(Stored items)
————

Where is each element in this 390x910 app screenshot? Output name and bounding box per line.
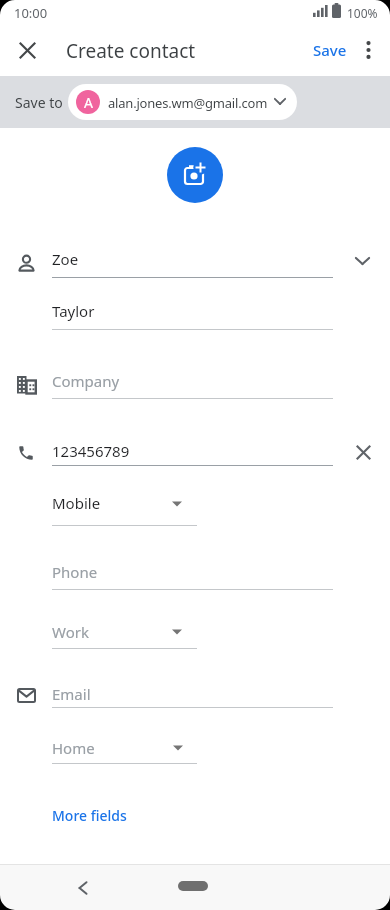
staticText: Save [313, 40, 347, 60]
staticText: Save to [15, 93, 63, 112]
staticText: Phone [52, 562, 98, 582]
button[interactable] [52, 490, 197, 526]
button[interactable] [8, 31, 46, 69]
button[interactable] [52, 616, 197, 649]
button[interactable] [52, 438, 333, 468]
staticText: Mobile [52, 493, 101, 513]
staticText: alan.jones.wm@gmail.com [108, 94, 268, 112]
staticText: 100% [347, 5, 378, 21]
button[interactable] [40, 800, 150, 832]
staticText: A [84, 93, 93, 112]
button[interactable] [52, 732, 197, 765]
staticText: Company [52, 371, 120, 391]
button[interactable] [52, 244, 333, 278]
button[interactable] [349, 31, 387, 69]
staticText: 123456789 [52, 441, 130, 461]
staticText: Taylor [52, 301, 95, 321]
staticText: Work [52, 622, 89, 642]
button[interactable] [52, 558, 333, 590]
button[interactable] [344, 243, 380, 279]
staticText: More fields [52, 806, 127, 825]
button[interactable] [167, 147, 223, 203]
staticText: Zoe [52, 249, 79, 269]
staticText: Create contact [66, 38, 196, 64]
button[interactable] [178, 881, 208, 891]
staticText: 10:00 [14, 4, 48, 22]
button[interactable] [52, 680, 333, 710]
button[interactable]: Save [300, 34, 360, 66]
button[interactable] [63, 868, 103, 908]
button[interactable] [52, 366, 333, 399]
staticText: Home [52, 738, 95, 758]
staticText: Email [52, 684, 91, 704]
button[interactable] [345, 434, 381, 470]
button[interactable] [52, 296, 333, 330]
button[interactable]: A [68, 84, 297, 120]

————

Pull out every line of the records above that contains the word "Save".

staticText: Save [313, 40, 347, 60]
staticText: Save to [15, 93, 63, 112]
button[interactable]: Save [300, 34, 360, 66]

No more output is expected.